"His fastball was really coming out well he's got unbelievable deception, he's got a great breaking ball and he's got a great change-up," Milwaukee manager Ron Roenicke said.
Sale is honored to pitch the opener, but he was unaware of the selection before the game.
"It was fun for me to go through that and experience it last year and I'm looking forward to it again," Sale said. "As much as you say you'll treat it like another start, it's the first one and you're going to be amped up about it. You have to corral yourself and pitch you're game."
The two-time All-Star allowed six earned runs in 2 2/3 innings in his previous Cactus League start against San Diego, but he was much sharper this time.
"I definitely wanted to work on location and command. My slider was a lot better than last time," he said. "It's a key pitch for me, something I really need to help me out. I worked on it a lot in my last bullpen situation."
The White Sox took a 4-3 lead in the ninth when Jared Mitchell scored on a fielder's choice by Jeff Keppinger. Roenicke challenged umpire Scott Barry's call at home plate but it was upheld by video replay. Andy Wilkins followed with a two-run single.
Roenicke has now challenged five calls this spring with all five being upheld by the umpires.
"That umpire (Barry) hadn't done a replay yet so when I went over and he goes `Will you challenge it? I haven't done one yet," Roenicke said. "So that's good for us, and good for him to do one."
White Sox: Sale, who was 11-14 with a 3.07 ERA last year, will make his second straight opening-day start.
"It's not fun when you face Sale. He's got pretty good stuff," said Milwaukee third baseman Aramis Ramirez, who struck out a flied out in his at-bats. "He looked like we were in the middle of the season."
Brewers: Milwaukee's Yovani Gallardo, expected to make his third straight opening-day start for the Brewers, matched Sale with 4 1/3 innings of two-hit ball.
Gallardo got into trouble in a long first inning. He walked Micah Johnson, allowed a double to Conor Gillaspie and a throwing error by Ramirez loaded the bases. But he regrouped to strike out Adam Dunn looking and Alexi Ramirez hit into a force play.

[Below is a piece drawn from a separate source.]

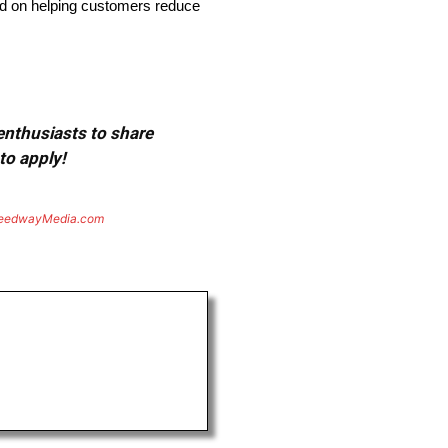
sed on helping customers reduce
 enthusiasts to share
to apply!
eedwayMedia.com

"Command got away from me a little, I was too quick to the plate," he said. "But I was able to make pitches when I needed to and that was the most important thing. "(Dunn) is a good hitter with a lot of power, so you have to make pitches and keep it down."

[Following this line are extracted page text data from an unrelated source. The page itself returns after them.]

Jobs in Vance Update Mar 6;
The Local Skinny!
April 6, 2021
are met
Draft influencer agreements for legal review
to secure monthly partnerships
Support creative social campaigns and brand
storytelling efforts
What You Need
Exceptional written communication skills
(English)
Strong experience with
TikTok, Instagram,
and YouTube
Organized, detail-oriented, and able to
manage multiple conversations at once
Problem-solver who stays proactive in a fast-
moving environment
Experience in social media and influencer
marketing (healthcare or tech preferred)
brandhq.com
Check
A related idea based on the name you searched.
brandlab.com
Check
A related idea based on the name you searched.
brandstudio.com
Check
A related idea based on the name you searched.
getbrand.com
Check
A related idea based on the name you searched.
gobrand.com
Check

In his second start of the spring after having a non-cancerous polyp removed from his colon in January, Ramirez had some adventures in the field. He committed two throwing errors in the first four innings, both on easy plays. His throw on Avisail Garcia's grounder pulled Mark Reynolds well off the base to the outfield side. His throw Tyler Flowers' chopper in the fourth sent Reynolds leaping high off the bags. After the second throw, Ramirez flipped his glove in the air in disgust.
"I don't have my footwork going yet. That's what spring training is for," he said. "I feel pretty good out there, hopefully I look better than I played. Even in spring, you never want to make errors like that."

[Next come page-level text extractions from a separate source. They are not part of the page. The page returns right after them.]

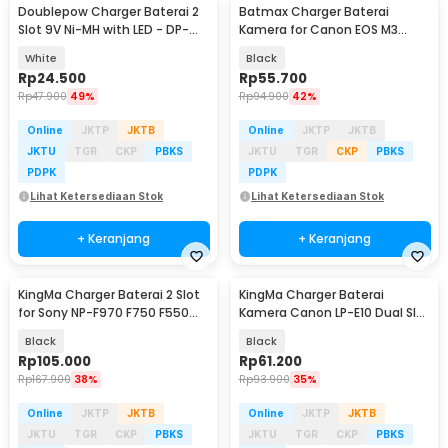
Doublepow Charger Baterai 2
Batmax Charger Baterai
Slot 9V Ni-MH with LED - DP-
Kamera for Canon EOS M3
B09
750D 760D T6i - LP-E17
White
Black
Rp
24.500
Rp
55.700
Rp
47.900
49%
Rp
94.900
42%
Online
JKTP
JKTB
Online
JKTP
JKTB
JKTU
TGR
CKP
PBKS
JKTU
TGR
CKP
PBKS
PDPK
PDPK
Lihat Ketersediaan Stok
Lihat Ketersediaan Stok
+ Keranjang
+ Keranjang
KingMa Charger Baterai 2 Slot
KingMa Charger Baterai
for Sony NP-F970 F750 F550
Kamera Canon LP-E10 Dual Slot
FM500H FM50 - BM058-F550
untuk 1100D 1200D - LP-E10
Black
Black
Rp
105.000
Rp
61.200
Rp
167.900
38%
Rp
93.900
35%
Online
JKTP
JKTB
Online
JKTP
JKTB
JKTU
TGR
CKP
PBKS
JKTU
TGR
CKP
PBKS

AND THEN THERE WERE 44 ...
The Brewers reduced their spring training roster to 44.
Milwaukee released RHP Michael Olmstead. Olmstead was signed by the Brewers as a free agent in November 2012. He was 1-1 with a 6.71 ERA with Triple-A Nashville and Double-A Huntsville last year. He was 0-1 with a 6.71 ERA in two Cactus League appearances over 1 1/3 innings.
The Brewers also returned OF Kentrail Davis, INF Hector Gomez, INF Taylor Green, OF Mitch Haniger and RHP David Goforth to their minor league camp, optioned 1B Hunter Morris, 1B/OF Jason Rogers, RHP Jimmy Nelson and RHP Ariel Pena to Triple-A Nashville and RHP Brooks Hall and RHP Kevin Shackelford to Double-A Huntsville.